Comparing it to its predecessor, the game has, in my opinion, both advantages and disadvantages. The complexity of characters and relationships are, of course, great, and so is the unpredictability, and the fact that there are no defined “good” and “evil” sides: everyone but Shareth is theoretically recruitable, though they are only amenable to being so by characters with similar traits; in other words, a good, brave and loyal lord will have no chance to recruit an evil, cowardly and treacherous one (though in this particular example, you may wonder why you’d ever want to…). However, it is precisely the fact that every character but one is recruitable that, in a way, works (in my opinion) to its disadvantage: it makes waging war a waste of time.
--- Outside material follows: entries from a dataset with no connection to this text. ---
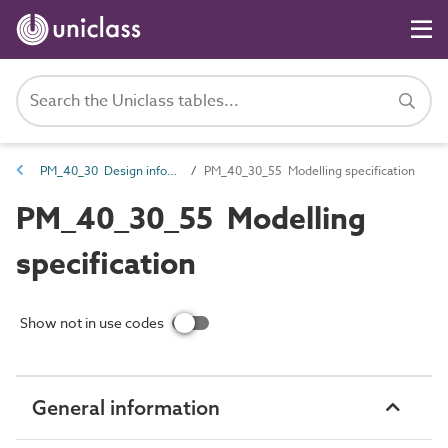
PM_40_30 Design information
PM_40_30_55 Modelling specification
PM_40_30_55 Modelling
specification
Show not in use codes
General information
Anyone you’re fighting is anyone you could be recruiting (even if you don’t currently have a character capable of doing so). This makes Doomdark’s Revenge less involving in terms of strategy than Lords of Midnight, where waging war and plotting a good strategy was necessary, and a big part of the game — even if you happened to be trying for Morkin’s “destroy the Ring Ice Crown” quest.

Also, some features appear to be unfinished or at least useless, such as the weapons and items you can pick up (I don’t think I ever used them to any actual effect), or the underground tunnels, which (with the exception of one of them, needed to get to the otherwise unreachable place where Morkin was captive) had little or no use.

Another feature I miss from LoM is that lords used to fight enemy armies; here they just fight other lords (though they can be killed by armies). It was fun to hear, in the after-battle report, that “Luxor slew one hundred and twenty of the enemy. His riders slew…” ๐Ÿ™‚

Anyway, as with virtually every Spectrum game, you can get it (legally) at World of Spectrum. I also recommend Chris Wild’s excellent Doomdark’s Revenge resource.